Task requirements -> If a record holds a picture, please leave the picture out and copy the rest of the record exactly.

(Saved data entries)

┄┄┄┄┄┄┄┄┄┄┄┄┄┄┄┄┄┄┄┄

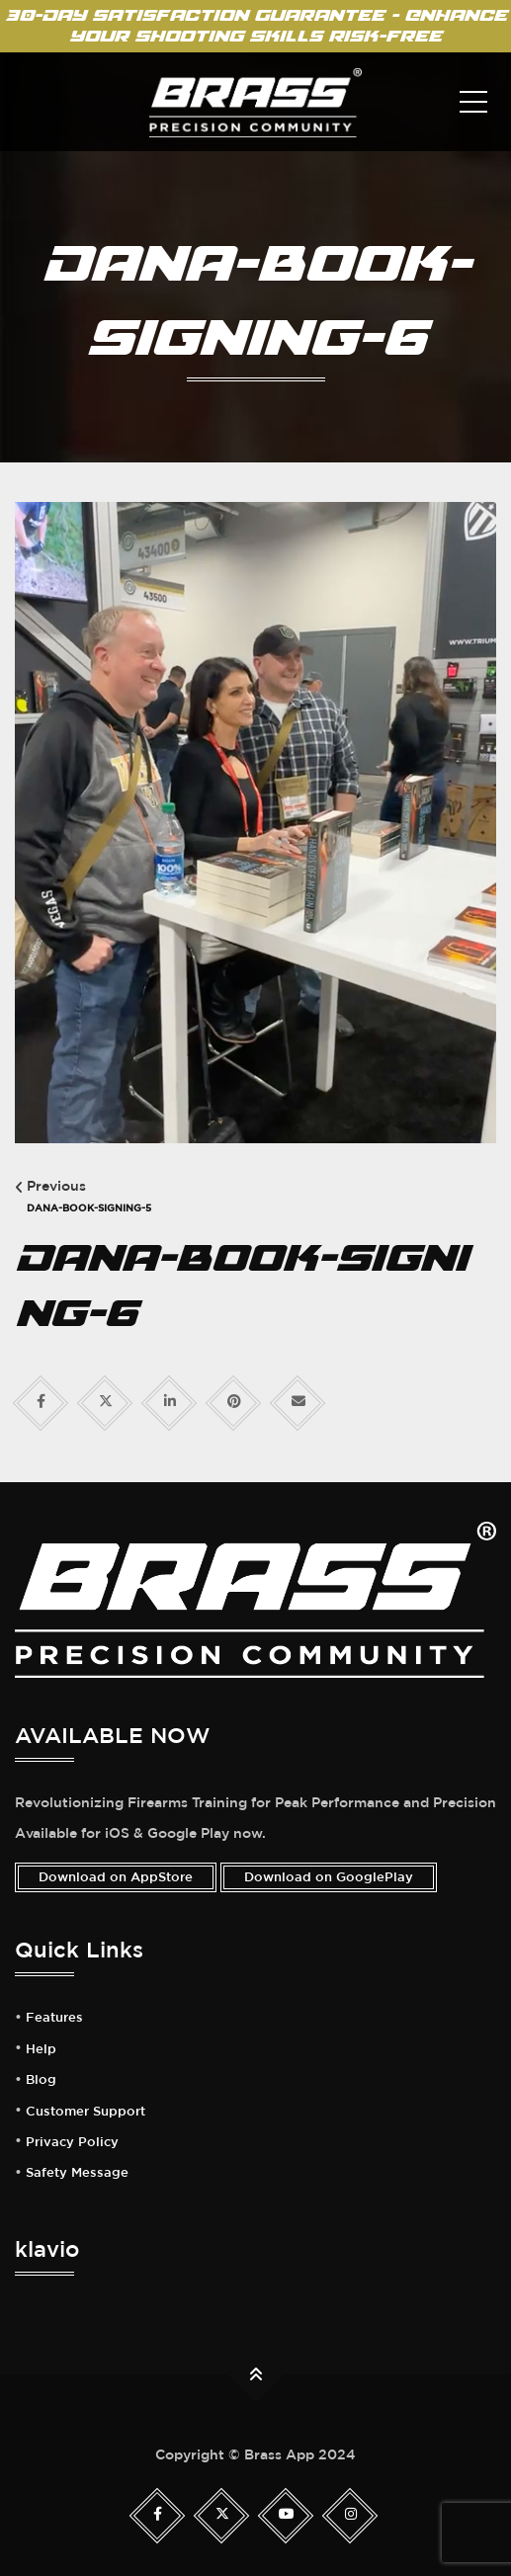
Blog (41, 2080)
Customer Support (85, 2112)
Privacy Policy (72, 2142)
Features (54, 2018)
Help (41, 2049)
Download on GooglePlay (328, 1877)
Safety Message (77, 2173)
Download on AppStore (116, 1877)
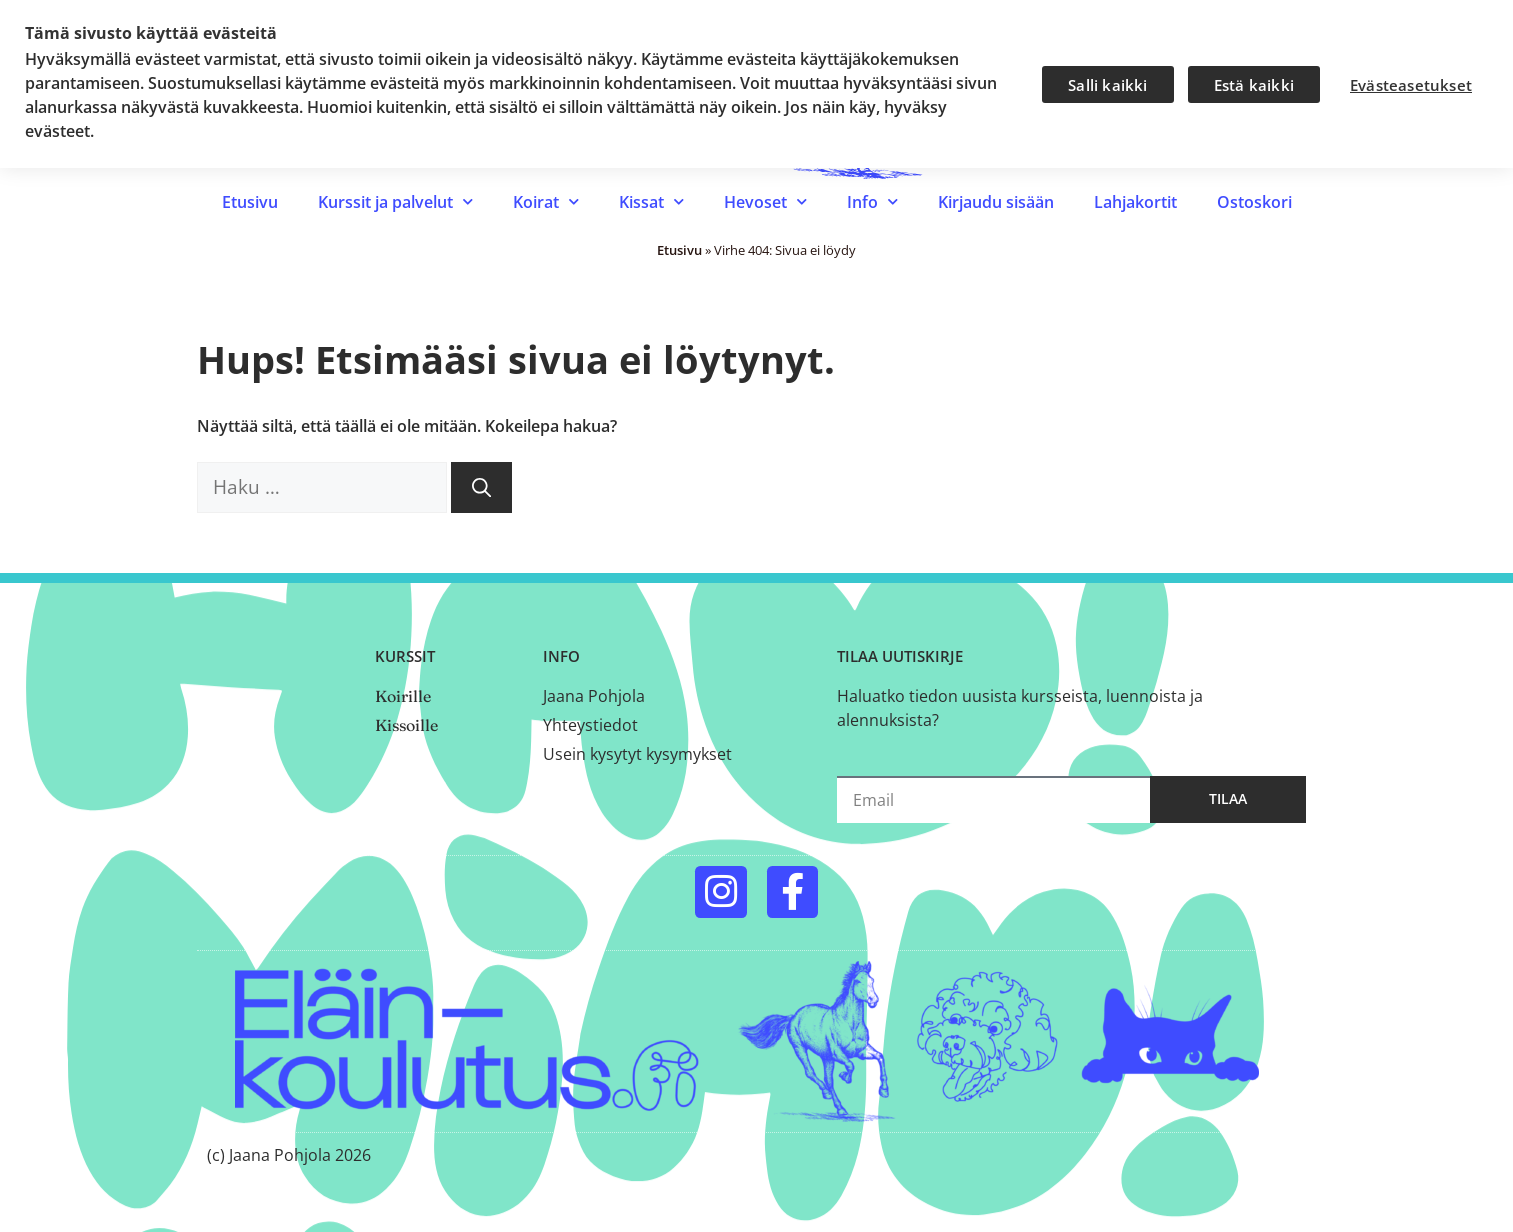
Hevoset (765, 201)
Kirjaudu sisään (996, 202)
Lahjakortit (1135, 202)
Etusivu (250, 202)
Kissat (651, 201)
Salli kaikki (1107, 85)
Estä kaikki (1254, 85)
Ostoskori (1254, 202)
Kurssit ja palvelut (395, 201)
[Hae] (481, 487)
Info (872, 201)
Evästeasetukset (1411, 85)
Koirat (546, 201)
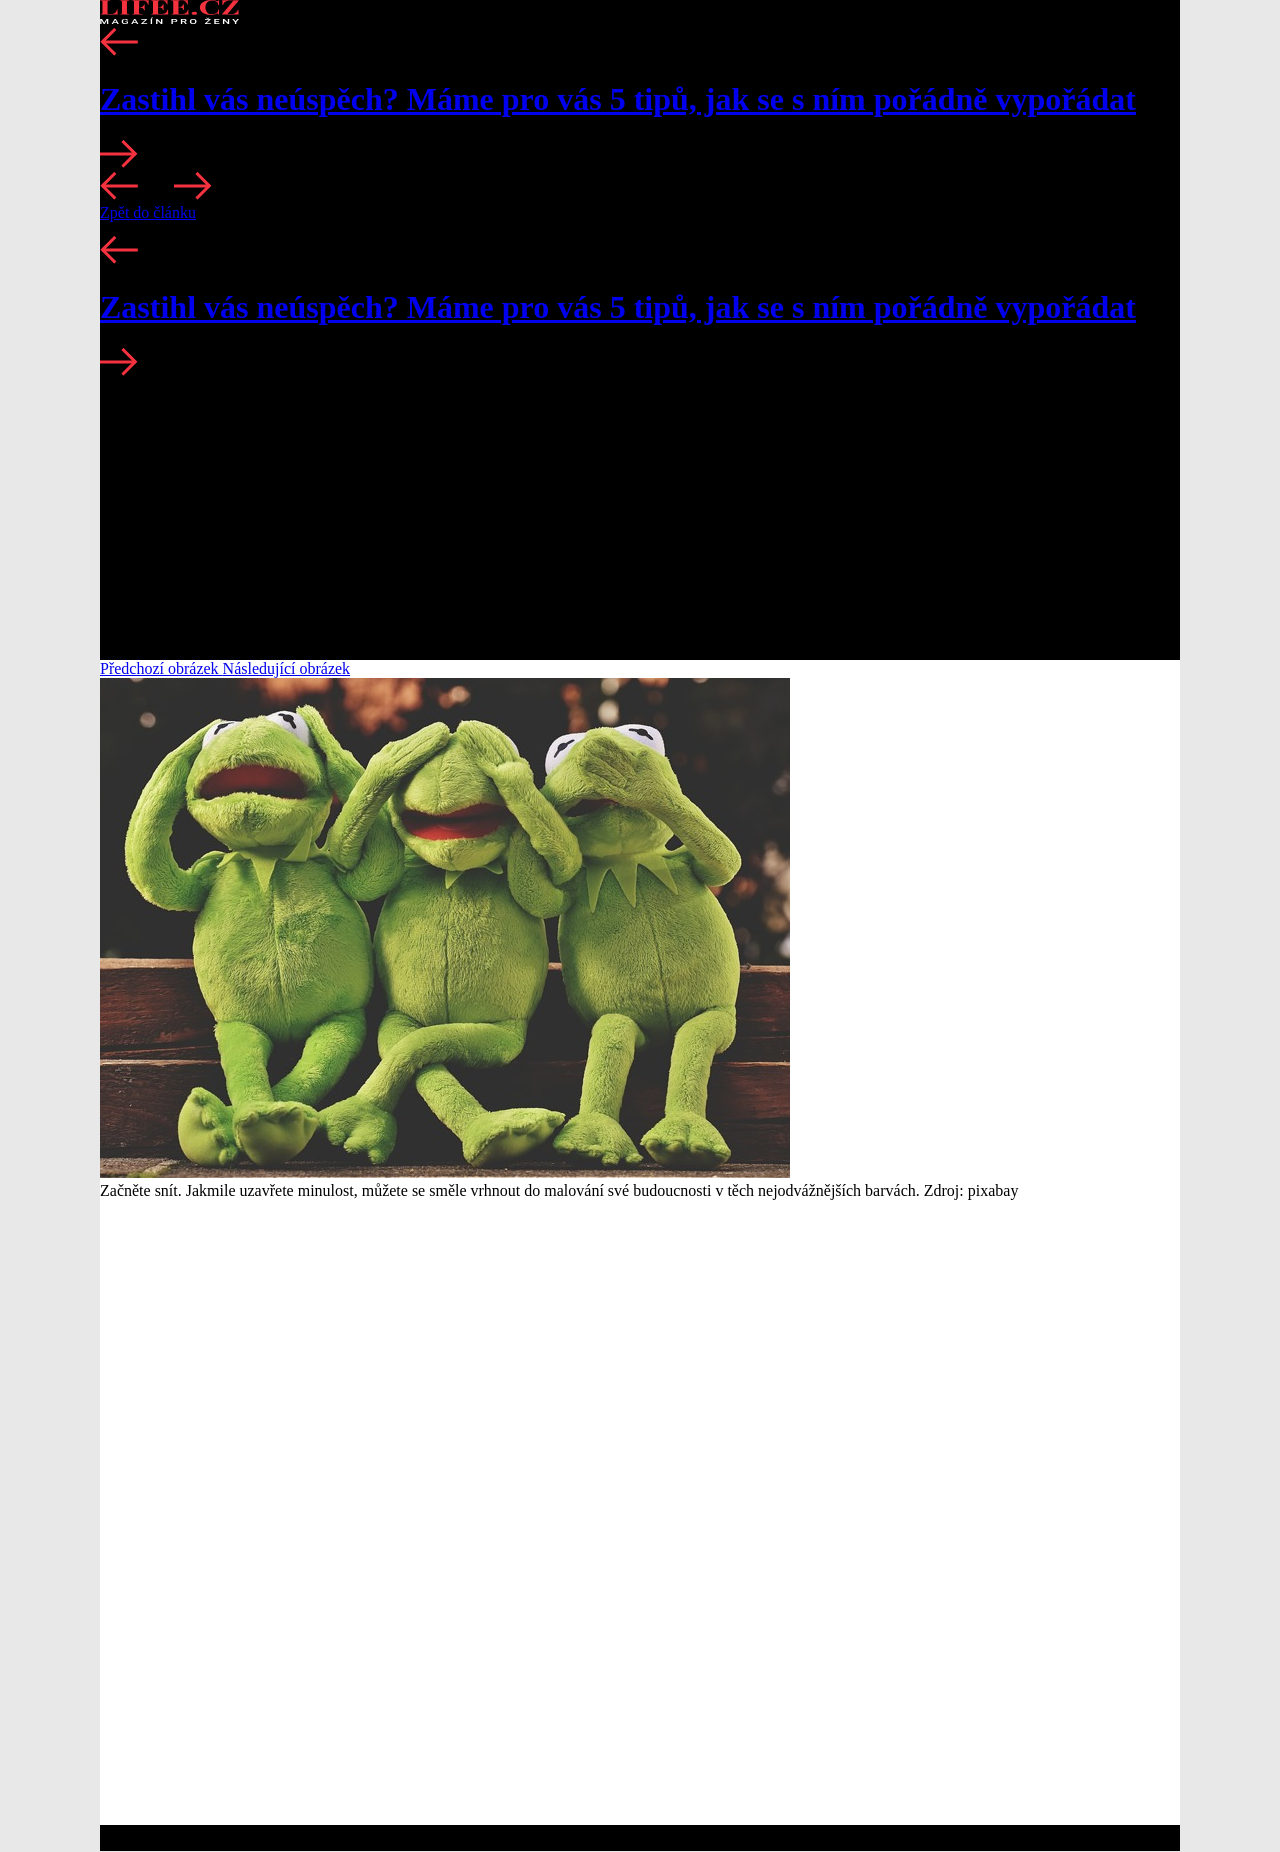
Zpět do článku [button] (148, 212)
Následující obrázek (287, 668)
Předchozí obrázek (161, 668)
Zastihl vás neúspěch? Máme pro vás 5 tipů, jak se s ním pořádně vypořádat (618, 99)
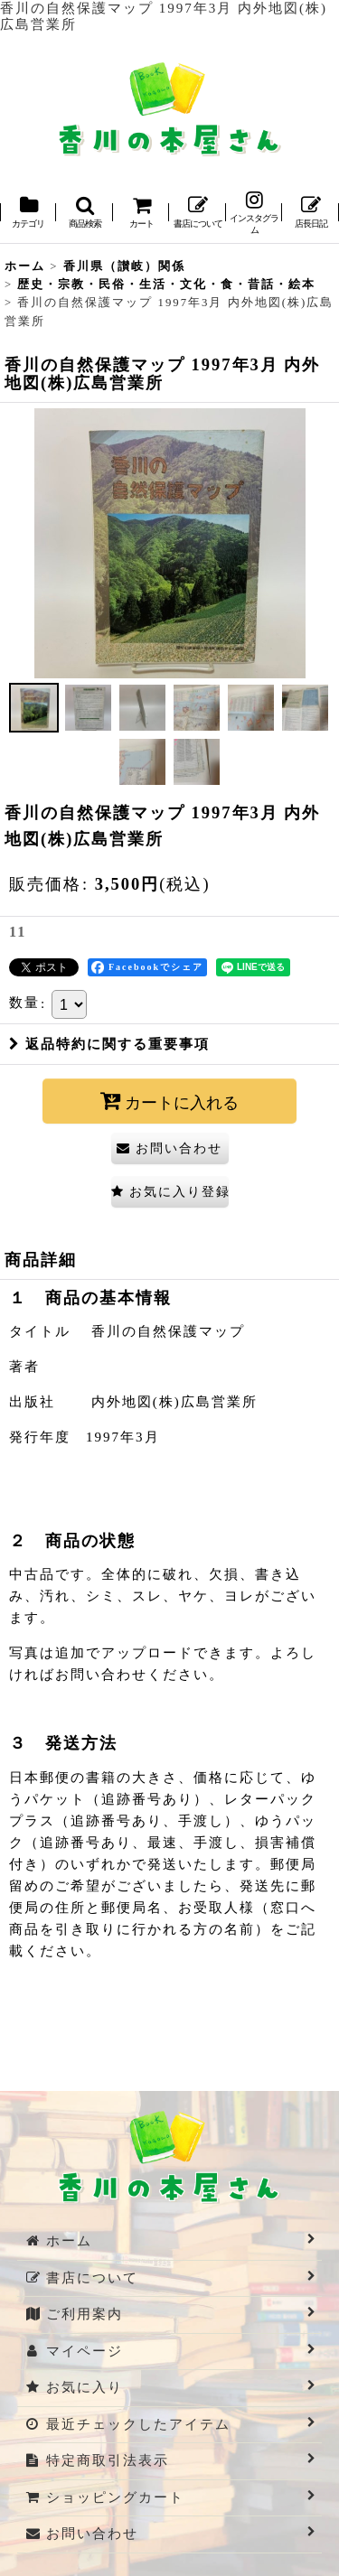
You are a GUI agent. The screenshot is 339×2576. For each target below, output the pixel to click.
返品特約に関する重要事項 (109, 1044)
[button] (84, 214)
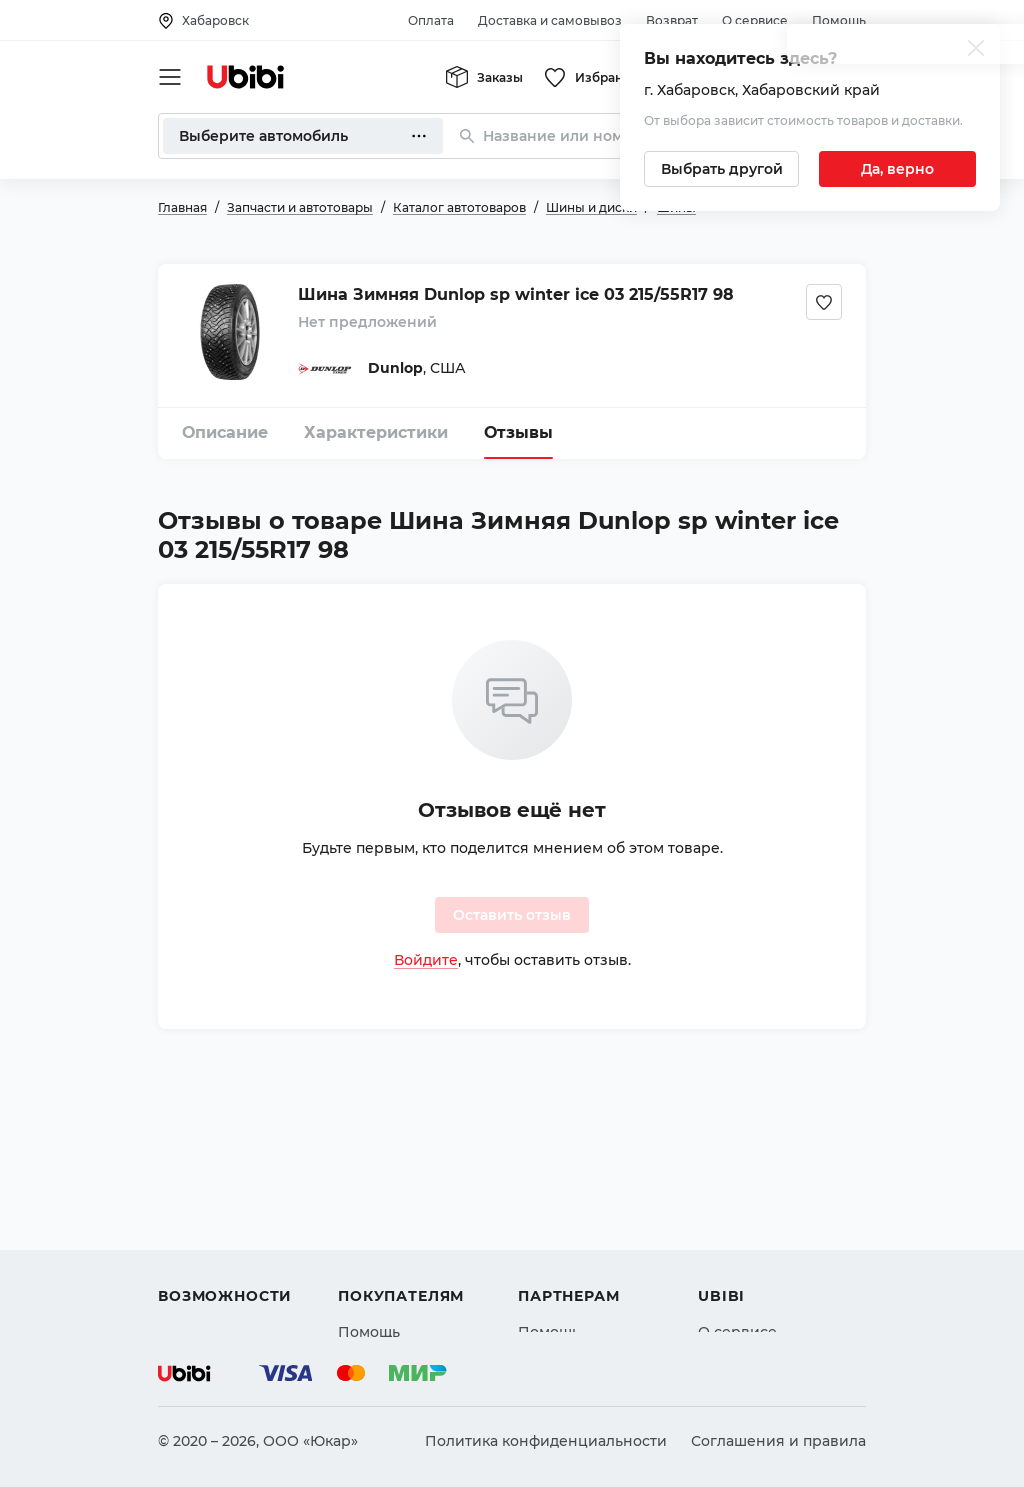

┄┄┄┄┄┄┄┄┄┄┄┄┄┄┄┄┄┄┄┄

Result ->
Blog (41, 2080)
Customer Support (85, 2112)
Privacy Policy (72, 2142)
Features (54, 2018)
Help (41, 2049)
Download on GooglePlay (328, 1877)
Safety Message (77, 2173)
Download on AppStore (116, 1877)
Hevoset (765, 201)
Kirjaudu sisään (996, 202)
Lahjakortit (1135, 202)
Etusivu (250, 202)
Kissat (651, 201)
Salli kaikki (1107, 85)
Estä kaikki (1254, 85)
Ostoskori (1254, 202)
Kurssit ja palvelut (395, 201)
[Hae] (481, 487)
Info (872, 201)
Evästeasetukset (1411, 85)
Koirat (546, 201)
Zpět do článku [button] (148, 212)
Následující obrázek (287, 668)
Předchozí obrázek (161, 668)
Zastihl vás neúspěch? Máme pro vás 5 tipů, jak se s ním pořádně vypořádat (618, 99)
You are a GUI agent. The screenshot is 339×2576. For each target below, output the pixel to click.
返品特約に関する重要事項 (109, 1044)
[button] (84, 214)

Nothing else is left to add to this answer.